Saturday 23 January 2021

Unravelling the stories of residents

 Our 19th century register gives us the basis of a database currently containing 1,398 names.  Quite a number of those names have only come to light by checking the register against the censuses.  When a married man was awarded a room his wife, who entered with him, was often not recorded; she turns up on the census, either with her husband or as a widow awarded a room in her own right after her husband's death.  If I go on to research the life of a resident more fully, I will often need at least 3 family history websites, plus online forums and general searching.  Occasionally an interesting story will emerge.

A case in point is that of James Beecher, who was awarded a room on 26 August 1886.  Sure enough, he is on the 1891 census. 

I now know that he was a mariner and that he was born in Morton, Lincolnshire.  And I can add his wife, Mackenzie, born in Beverley, to the database.  They should be easy enough to find.
The first problem was that the name was not Beecher, but Beacher.  Perhaps the mistake had been the Master's when he wrote the name in the register.  Once that was cleared up, the story could be extricated.
James Beacher was born on 5 September 1815 in Morton near Gainsborough and was baptised 25 days later in All Saints Church, Gainsborough.  He was in Hull by 1837 when he married Ellen Pickering on 21 July at All Saints Church, Sculcoates.  On the 1841 census the couple were living in Catherine Square, Sculcoates.
A chunk of the 1851 census for Hull is missing, and it includes the Beachers, so I had to pick them up again in 1861.  They were then living at 10 Lucas Square, Sykes St, with their 4 children.  James is described as a merchant seaman.  A decade on and they are still there, with James described as a mariner.  The photo shows another square off Sykes St, which would have been very similar.

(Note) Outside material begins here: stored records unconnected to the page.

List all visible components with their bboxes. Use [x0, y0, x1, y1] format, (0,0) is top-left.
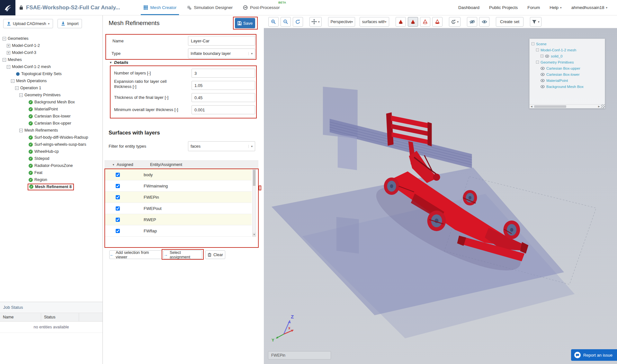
orientation-button[interactable]: ▾	[449, 17, 461, 27]
tree-item[interactable]: +Model-Conf-3	[0, 49, 103, 56]
tree-item[interactable]: −Mesh Refinements	[0, 127, 103, 134]
material-point-marker[interactable]	[338, 135, 357, 170]
clear-button[interactable]: Clear	[205, 250, 225, 259]
scroll-right-arrow[interactable]: ▶	[597, 105, 601, 108]
job-col-name[interactable]: Name	[0, 313, 41, 321]
collapse-icon[interactable]: −	[3, 58, 6, 62]
assigned-checkbox[interactable]	[116, 173, 120, 177]
collapse-icon[interactable]: −	[532, 42, 534, 45]
tree-item[interactable]: ✓Mesh Refinement 8	[0, 183, 103, 190]
assigned-checkbox[interactable]	[116, 184, 120, 188]
tree-item[interactable]: +Model-Conf-1-2	[0, 42, 103, 49]
nav-dashboard[interactable]: Dashboard	[458, 5, 479, 10]
tab-post-processor[interactable]: BETA Post-Processor	[238, 0, 287, 15]
tree-item[interactable]: ✓Feat	[0, 169, 103, 176]
tree-item[interactable]: ✓Radiator-PorousZone	[0, 162, 103, 169]
nav-user-menu[interactable]: ahmedhussain18 ▾	[571, 5, 607, 10]
table-row[interactable]: body	[105, 169, 252, 180]
tree-item[interactable]: ✓Background Mesh Box	[0, 99, 103, 106]
collapse-icon[interactable]: −	[536, 48, 539, 51]
scrollbar-thumb[interactable]	[534, 105, 566, 108]
scene-tree-item[interactable]: +solid_0	[530, 53, 605, 59]
visibility-eye-icon[interactable]	[541, 73, 545, 76]
selection-filter-1-button[interactable]	[396, 17, 406, 27]
tree-item[interactable]: −Meshes	[0, 56, 103, 63]
filter-menu-button[interactable]: ▾	[530, 17, 541, 27]
show-all-button[interactable]	[479, 17, 489, 27]
collapse-icon[interactable]: −	[15, 86, 19, 90]
tree-item[interactable]: ✓MaterialPoint	[0, 106, 103, 113]
tree-item[interactable]: −Mesh Operations	[0, 77, 103, 84]
visibility-eye-icon[interactable]	[545, 55, 549, 58]
scroll-down-arrow[interactable]: ▼	[253, 233, 256, 237]
collapse-icon[interactable]: −	[536, 61, 539, 64]
project-title[interactable]: FSAE-Workshop-S2-Full Car Analy...	[26, 4, 120, 11]
collapse-icon[interactable]: −	[7, 65, 10, 69]
table-row[interactable]: FWEPout	[105, 203, 252, 214]
tree-item[interactable]: Topological Entity Sets	[0, 70, 103, 77]
tree-item[interactable]: ✓Cartesian Box-lower	[0, 113, 103, 120]
scrollbar-thumb[interactable]	[253, 170, 255, 186]
selection-filter-3-button[interactable]	[420, 17, 430, 27]
render-mode-select[interactable]: surfaces with w ▾	[360, 17, 389, 27]
table-row[interactable]: FWflap	[105, 225, 252, 237]
pan-mode-button[interactable]: ▾	[309, 17, 322, 27]
import-button[interactable]: Import	[58, 19, 82, 28]
scene-tree-item[interactable]: −Scene	[530, 41, 605, 47]
small-primitive-box[interactable]	[336, 217, 359, 254]
collapse-icon[interactable]: −	[11, 79, 14, 83]
tree-item[interactable]: −Geometry Primitives	[0, 91, 103, 99]
tree-item[interactable]: ✓Cartesian Box-upper	[0, 120, 103, 127]
scroll-left-arrow[interactable]: ◀	[530, 105, 533, 108]
selection-filter-2-button[interactable]	[408, 17, 418, 27]
nav-help-menu[interactable]: Help ▾	[550, 5, 561, 10]
reset-view-button[interactable]	[293, 17, 303, 27]
expand-icon[interactable]: +	[7, 51, 10, 55]
resize-grip-icon[interactable]	[601, 104, 605, 108]
tree-item[interactable]: ✓Surf-body-diff-Wsides-Radsup	[0, 134, 103, 141]
scene-tree-item[interactable]: Cartesian Box-upper	[530, 65, 605, 71]
app-logo[interactable]	[0, 0, 15, 15]
scene-tree-scrollbar[interactable]: ◀ ▶	[530, 104, 605, 108]
create-set-button[interactable]: Create set	[496, 17, 523, 27]
table-row[interactable]: FWEPin	[105, 192, 252, 203]
scene-tree-item[interactable]: −Geometry Primitives	[530, 59, 605, 65]
hide-selected-button[interactable]	[467, 17, 477, 27]
scene-tree-item[interactable]: MaterialPoint	[530, 77, 605, 83]
tree-item[interactable]: ✓Region	[0, 176, 103, 183]
projection-select[interactable]: Perspective ▾	[328, 17, 355, 27]
add-selection-from-viewer-button[interactable]: ← Add selection from viewer	[109, 250, 162, 259]
job-col-status[interactable]: Status	[41, 313, 79, 321]
scene-tree-item[interactable]: Cartesian Box-lower	[530, 71, 605, 77]
assigned-checkbox[interactable]	[116, 229, 120, 233]
scene-tree-item[interactable]: Background Mesh Box	[530, 83, 605, 90]
nav-forum[interactable]: Forum	[527, 5, 540, 10]
tab-simulation-designer[interactable]: Simulation Designer	[182, 0, 238, 15]
upload-cad-button[interactable]: Upload CAD/mesh ▾	[3, 19, 53, 28]
expand-icon[interactable]: +	[541, 55, 543, 57]
table-row[interactable]: FWmainwing	[105, 180, 252, 192]
zoom-in-button[interactable]	[268, 17, 279, 27]
collapse-icon[interactable]: −	[3, 37, 6, 40]
visibility-eye-icon[interactable]	[541, 85, 545, 88]
tree-item[interactable]: ✓WheelHub-cp	[0, 148, 103, 155]
visibility-eye-icon[interactable]	[541, 79, 545, 82]
assigned-checkbox[interactable]	[116, 195, 120, 199]
scene-tree-item[interactable]: −Model-Conf-1-2 mesh	[530, 47, 605, 53]
tab-mesh-creator[interactable]: Mesh Creator	[138, 0, 182, 15]
tree-item[interactable]: ✓Surf-wings-wheels-susp-bars	[0, 141, 103, 148]
table-scrollbar[interactable]: ▼	[252, 169, 256, 237]
assigned-checkbox[interactable]	[116, 206, 120, 211]
selection-filter-4-button[interactable]	[432, 17, 443, 27]
tree-item[interactable]: −Model-Conf-1-2 mesh	[0, 63, 103, 70]
report-issue-button[interactable]: Report an issue	[571, 349, 617, 361]
zoom-out-button[interactable]	[281, 17, 291, 27]
viewer-canvas[interactable]: Z x Y −Scene−Model-Conf-1-2 mesh+solid_0…	[264, 28, 617, 364]
select-assignment-button[interactable]: → Select assignment	[163, 250, 202, 259]
assigned-checkbox[interactable]	[116, 218, 120, 222]
tree-item[interactable]: ✓SIdepod	[0, 155, 103, 162]
table-row[interactable]: RWEP	[105, 214, 252, 225]
tree-item[interactable]: −Geometries	[0, 35, 103, 42]
tree-item[interactable]: −Operation 1	[0, 84, 103, 91]
collapse-icon[interactable]: −	[19, 93, 23, 97]
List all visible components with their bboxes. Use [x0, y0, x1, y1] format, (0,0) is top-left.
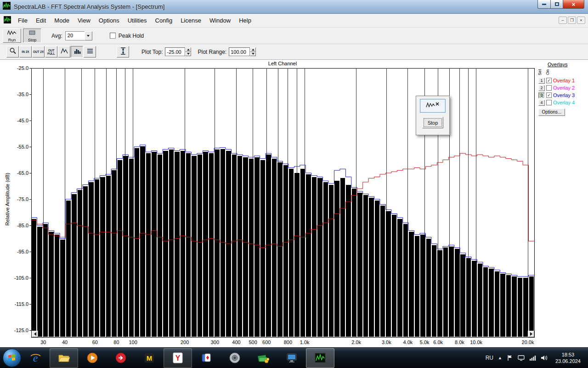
- svg-text:Y: Y: [175, 354, 181, 362]
- scroll-right-button[interactable]: [528, 331, 534, 337]
- overlay-2-set-button[interactable]: 2: [538, 85, 545, 91]
- spin-down-icon: [185, 52, 191, 57]
- mdi-restore-button[interactable]: ❐: [568, 17, 576, 24]
- tray-display-icon[interactable]: [518, 355, 525, 361]
- menu-file[interactable]: File: [14, 15, 32, 26]
- overlay-1-checkbox[interactable]: ✓: [546, 78, 552, 83]
- taskbar-m-app-icon[interactable]: M: [135, 348, 164, 368]
- svg-text:-55.0: -55.0: [17, 144, 28, 150]
- taskbar-speaker-app-icon[interactable]: [220, 348, 249, 368]
- avg-label: Avg:: [51, 33, 62, 39]
- zoom-in-2x-button[interactable]: IN 2X: [19, 46, 32, 58]
- svg-text:M: M: [147, 354, 153, 362]
- plot-top-spinner[interactable]: [185, 47, 191, 56]
- menu-license[interactable]: License: [176, 15, 205, 26]
- mdi-minimize-button[interactable]: –: [559, 17, 567, 24]
- overlays-options-button[interactable]: Options...: [538, 109, 565, 116]
- plot-range-spinner[interactable]: [250, 47, 256, 56]
- overlay-row-3: 3 ✓ Overlay 3: [538, 92, 575, 98]
- menu-edit[interactable]: Edit: [32, 15, 50, 26]
- document-icon: [4, 16, 11, 25]
- menu-help[interactable]: Help: [235, 15, 255, 26]
- avg-combobox[interactable]: 20: [65, 31, 92, 40]
- tray-flag-icon[interactable]: [507, 355, 513, 361]
- peak-curve-icon: [61, 47, 68, 57]
- menu-config[interactable]: Config: [151, 15, 177, 26]
- plot-range-input[interactable]: [229, 47, 250, 56]
- mini-stop-button[interactable]: Stop: [422, 117, 443, 128]
- plot-top-input[interactable]: [165, 47, 185, 56]
- overlays-title: Overlays: [548, 62, 567, 67]
- menu-options[interactable]: Options: [95, 15, 124, 26]
- menu-view[interactable]: View: [74, 15, 95, 26]
- overlay-3-set-button[interactable]: 3: [538, 92, 545, 98]
- windows-logo-icon: [8, 354, 16, 362]
- vertical-scale-button[interactable]: [117, 46, 129, 58]
- taskbar-spectralab-icon[interactable]: [306, 348, 334, 368]
- taskbar-media-player-icon[interactable]: [78, 348, 107, 368]
- peak-hold-checkbox[interactable]: [110, 33, 116, 39]
- spectrum-plot: -25.0-35.0-45.0-55.0-65.0-75.0-85.0-95.0…: [0, 60, 588, 347]
- taskbar-computer-icon[interactable]: [277, 348, 306, 368]
- scroll-left-button[interactable]: [32, 331, 38, 337]
- zoom-out-2x-button[interactable]: OUT 2X: [32, 46, 45, 58]
- tray-volume-icon[interactable]: [541, 355, 548, 361]
- overlay-1-set-button[interactable]: 1: [538, 78, 545, 84]
- app-icon: [3, 2, 11, 12]
- vertical-scale-icon: [120, 47, 126, 57]
- zoom-out-full-button[interactable]: OUT FULL: [45, 46, 57, 58]
- svg-text:10.0k: 10.0k: [470, 339, 482, 345]
- line-display-button[interactable]: [84, 46, 96, 58]
- taskbar-clock[interactable]: 18:53 23.06.2024: [553, 351, 583, 365]
- spin-down-icon: [250, 52, 256, 57]
- overlay-4-checkbox[interactable]: [546, 100, 552, 105]
- overlay-3-label[interactable]: Overlay 3: [553, 92, 575, 98]
- tray-network-icon[interactable]: [529, 355, 536, 361]
- run-button[interactable]: Run: [3, 29, 21, 43]
- minimize-button[interactable]: [537, 0, 551, 9]
- taskbar-red-circle-app-icon[interactable]: [107, 348, 135, 368]
- mini-wave-button[interactable]: [420, 99, 446, 113]
- svg-text:200: 200: [181, 339, 189, 345]
- overlay-4-label[interactable]: Overlay 4: [553, 100, 575, 105]
- menu-utilities[interactable]: Utilities: [124, 15, 151, 26]
- spin-up-icon: [250, 47, 256, 52]
- peak-curve-button[interactable]: [58, 46, 70, 58]
- plot-range-label: Plot Range:: [198, 49, 226, 55]
- svg-text:2.0k: 2.0k: [351, 339, 361, 345]
- taskbar-explorer-icon[interactable]: [50, 348, 78, 368]
- taskbar: e M Y RU ▲: [0, 347, 588, 368]
- svg-text:-65.0: -65.0: [17, 170, 28, 176]
- taskbar-yandex-browser-icon[interactable]: Y: [164, 348, 192, 368]
- overlay-3-checkbox[interactable]: ✓: [546, 92, 552, 98]
- start-button[interactable]: [3, 349, 21, 367]
- svg-text:600: 600: [262, 339, 271, 345]
- clock-date: 23.06.2024: [555, 358, 581, 364]
- overlay-2-label[interactable]: Overlay 2: [553, 85, 575, 91]
- svg-text:-105.0: -105.0: [14, 275, 28, 281]
- avg-dropdown-arrow-icon[interactable]: [85, 31, 92, 40]
- taskbar-ie-icon[interactable]: e: [21, 348, 50, 368]
- mini-control-panel: Stop: [416, 96, 450, 135]
- svg-text:e: e: [33, 352, 38, 364]
- language-indicator[interactable]: RU: [486, 355, 493, 361]
- overlay-1-label[interactable]: Overlay 1: [553, 78, 575, 83]
- stop-button[interactable]: Stop: [23, 29, 41, 43]
- close-button[interactable]: ×: [563, 0, 584, 9]
- maximize-button[interactable]: [551, 0, 563, 9]
- magnifier-icon: [9, 47, 17, 57]
- taskbar-cards-game-icon[interactable]: [192, 348, 220, 368]
- taskbar-money-app-icon[interactable]: [249, 348, 277, 368]
- mdi-close-button[interactable]: ×: [577, 17, 585, 24]
- bar-display-button[interactable]: [71, 46, 83, 58]
- zoom-button[interactable]: [6, 46, 19, 58]
- tray-expand-icon[interactable]: ▲: [498, 356, 502, 360]
- plot-top-label: Plot Top:: [141, 49, 163, 55]
- menu-window[interactable]: Window: [205, 15, 235, 26]
- svg-text:-125.0: -125.0: [14, 328, 28, 333]
- svg-text:6.0k: 6.0k: [433, 339, 443, 345]
- overlay-2-checkbox[interactable]: [546, 85, 552, 91]
- spin-up-icon: [185, 47, 191, 52]
- menu-mode[interactable]: Mode: [50, 15, 74, 26]
- overlay-4-set-button[interactable]: 4: [538, 100, 545, 106]
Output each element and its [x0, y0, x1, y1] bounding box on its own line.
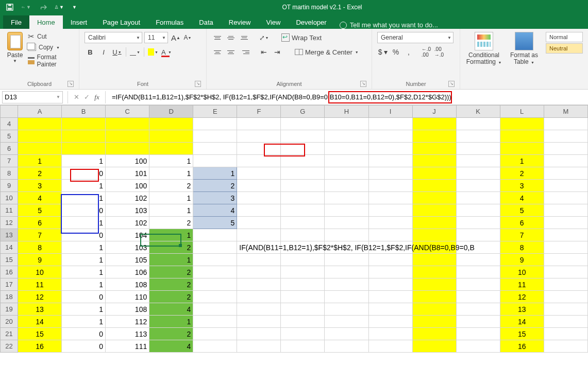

Ellen Beacher died in 1877.  James, however, is on the 1881 census, married to Mackenzie, living at 9, Groves Terrace, Sutton.  James is now a lighterman.  However, there is no record of a marriage between James and Mackenzie.  What is the story here?  Were they in a relationship even before Ellen's death?  Unmarried couples were common enough but would she have been accepted into the Charterhouse with James if their status was known?  Mackenzie died in 1894, and because she is not in the register the date is not recorded there.  James died a year later, on 6 August 1895.
Mackenzie remained a mystery.  With a name like that, and the birthplace of Beverley, she was findable - she was Mackenzie Creasor, who was baptised in Beverley in 1817.  Her only other appearance in the records is as the mother of Sarah Creaser [sic] who was baptised in Beverley on 29 December 1831.  No father is named, and Mackenzie would have been very young when her daughter was born.  I can find no other record of mother or daughter.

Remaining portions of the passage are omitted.